- [WHAT NEEDS TO BE DONE]
Find how many lines in the material below contain the word "recibe" and give only that number.
§
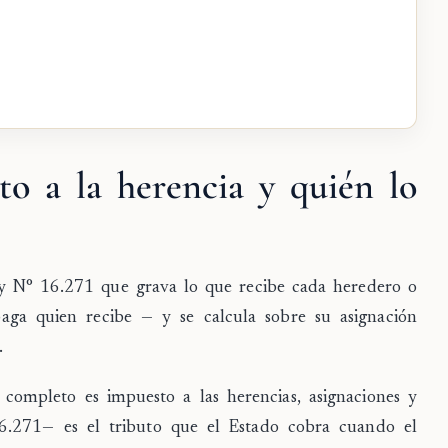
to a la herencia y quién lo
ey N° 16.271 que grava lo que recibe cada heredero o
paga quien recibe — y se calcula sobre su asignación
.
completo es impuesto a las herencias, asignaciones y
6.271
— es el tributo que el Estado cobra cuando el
§
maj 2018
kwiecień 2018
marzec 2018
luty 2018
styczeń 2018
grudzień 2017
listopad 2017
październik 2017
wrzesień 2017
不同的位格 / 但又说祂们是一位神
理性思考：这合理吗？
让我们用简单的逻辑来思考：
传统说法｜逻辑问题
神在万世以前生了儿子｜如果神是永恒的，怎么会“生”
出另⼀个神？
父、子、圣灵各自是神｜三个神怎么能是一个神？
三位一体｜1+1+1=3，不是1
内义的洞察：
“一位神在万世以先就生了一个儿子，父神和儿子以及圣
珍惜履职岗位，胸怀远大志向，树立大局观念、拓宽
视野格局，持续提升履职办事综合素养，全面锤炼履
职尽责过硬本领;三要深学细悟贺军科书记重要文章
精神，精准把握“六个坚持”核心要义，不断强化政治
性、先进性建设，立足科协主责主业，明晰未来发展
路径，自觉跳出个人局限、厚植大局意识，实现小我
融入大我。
§
- [OUTPUT BELOW]
2